En ese caso las negociaciones se dieron porque ni la Contra lograría jamás derrocar al gobierno sandinista ni los sandinistas podrían exterminar una fuerza paramilitar financiada y respaldada por una administración norteamericana que incluía el conflicto en su batalla global contra el comunismo. Aunque en efecto las negociaciones llevaron la paz al pueblo nicaragüense, una sobrevaloración de los sandinistas de su capacidad de maniobra política y un grave error en la elección del momento estratégico en que poner fin a los enfrentamientos (y el reclutamiento de jóvenes), terminaron por traducirse en una derrota electoral del FSLN.
Una lección de este caso apunta a que la agenda de las negociaciones por la paz trasciende las necesidades de los actores involucrados directamente en el conflicto y agrega los intereses de las grandes potencias. El llamado de alerta es no confundir las urgentes necesidades de paz y democracia de una Nación, con el discurso oportunista que se escuda en los valores del pacifismo y la democratización para mantener un sistema explotador. Otra lección es que la elección del momento en que se pone fin a las acciones militares requiere de un análisis estratégico objetivo de las fuerzas propias y las del adversario.
En el caso de la guerrilla salvadoreña, que logró ocupar y administrar partes del territorio nacional no fue posible pasar a una ofensiva estratégica que pusiera al gobierno salvadoreño a la defensiva. Es el caso típico de equilibrio de fuerzas donde los guerrilleros supieron combinar sus demandas negociadoras en un tiempo y un espacio adecuado. Desmovilizaron a sus contingentes, conservaron su fuerza política y de masas y ocuparon progresivamente porciones del Estado que la oligarquía salvadoreña no supo conservar.
Hoy el FMLN es un partido político maduro y consolidado que, aunque con altas y bajas, ha ganado la representatividad popular, y en tres décadas llegó a la presidencia de la república y a elegir un numeroso grupo de alcaldes y diputados en todo el país.
En el conflicto guatemalteco, hasta comienzos de los ochenta, la guerrilla pudo lograr una forma de empate, pero una ofensiva contrainsurgente, sangrienta y despiadada, llevó a los guerrilleros a la defensiva y los obligó a un repliegue estratégico a zonas rurales muy aisladas.

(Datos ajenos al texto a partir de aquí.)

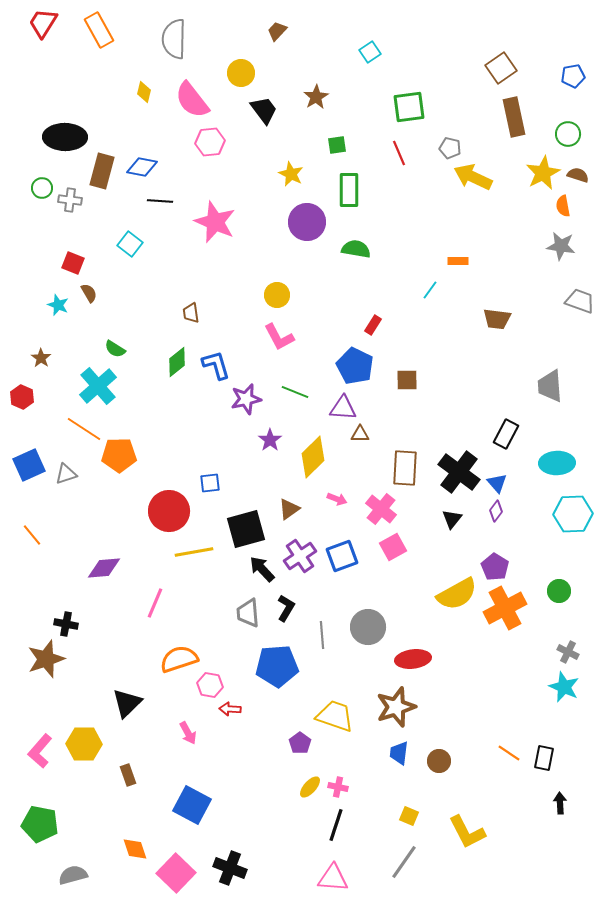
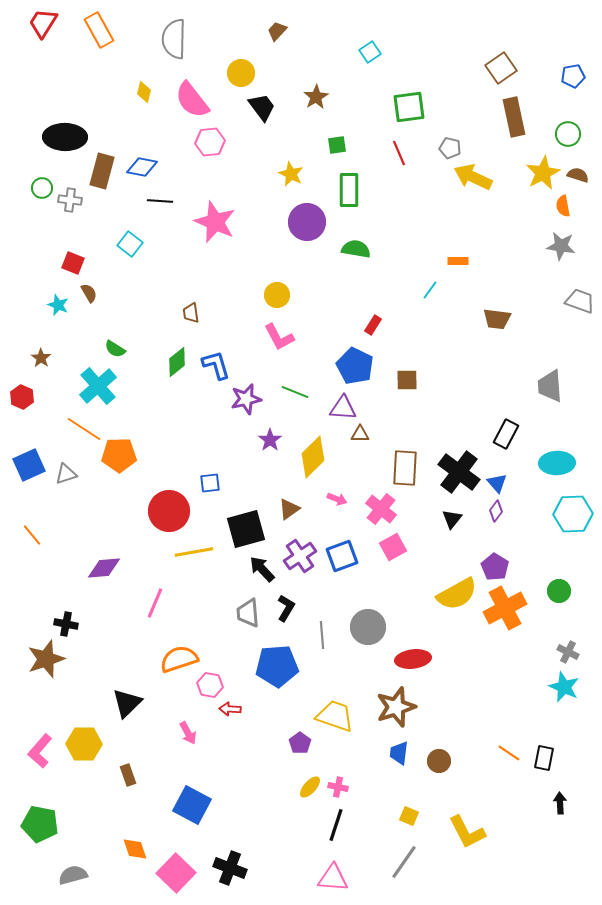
black trapezoid at (264, 110): moved 2 px left, 3 px up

Cuando los comandantes guerrilleros guatemaltecos iniciaron conversaciones formales de paz en 1991. Costa Rica y otros «países amigos» impusieron un acuerdo previo para las negociaciones que tenía muchos rasgos de una claudicación. Pero la fuerza guerrillera iba en franca disminución y la disyuntiva era negociar o perderlo todo.
Los elementos más rescatables del caso guatemalteco, como lección para los colombianos es que tanto el cese al fuego, los procedimientos de verificación internacional, y la elaboración de las agendas de acuerdos para el fin definitivo de las hostilidades contó con el involucramiento del Consejo de Seguridad de Naciones Unidas que creó una misión de observación para Centroamérica.
Conclusiones
Colombia está en un momento histórico para alcanzar la paz. Las condiciones actuales del conflicto y de los actores permitirían que una política de desarrollo agrario integral sobre el acceso y uso de la tierra; la ampliación de la participación política a la ciudadanía abran las puertas para poner fin a las hostilidades.
Si se avanza en esa ecuación de esos tres componentes básicos, los problemas de las drogas ilícitas y el mercado negro de armas encontrarán un apoyo internacional que facilitarían su combate y erradicación paulatina.
En medio de la guerra hay que darle una opción a la paz.